Thankfully most of us will not face the more drastic choices listed in the ten commandments. Most do not have to choose whether or not to kill someone, whether or not to steal or commit adultery. However, each of us faces hundreds of little choices every day, choices which seem unimportant at the time. Should I tell my coworker about the stupid mistake someone made even though it makes no difference to the coworker? Should I alter my morning jogging route so I can run into my handsome neighbour even though I know he’s in a relationship and I’m wishing he wasn’t? Should I swear to my boss that it wasn’t me who made all those extra photocopies?

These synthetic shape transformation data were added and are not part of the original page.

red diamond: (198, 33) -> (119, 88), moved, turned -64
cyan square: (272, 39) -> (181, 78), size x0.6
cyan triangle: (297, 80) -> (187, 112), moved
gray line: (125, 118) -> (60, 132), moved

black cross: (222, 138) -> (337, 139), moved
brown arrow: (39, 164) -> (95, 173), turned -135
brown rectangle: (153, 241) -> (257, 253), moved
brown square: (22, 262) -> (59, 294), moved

All these choices which seem to have little to no consequences at the time can end up hurting others and hurting ourselves.
Every day, when we have a choice to make, whether it be big or small, Jesus wants us to ask ourselves, “will this choice be affirming, encouraging, supportive, life-giving; or will it discourage, tear down or even kill, just a little bit?” And if we fail to choose wisely, if we choose to hurt, Jesus tells us to go and make it right, go repair the damage done, then come back to God and offer Him our sorrow for our choice and ask for forgiveness. In His infinite love and mercy God will take us back and give us new life.
The readings today remind us that no matter how small, each choice we make has consequences, and as Christians we are called to make sure those consequences are good ones.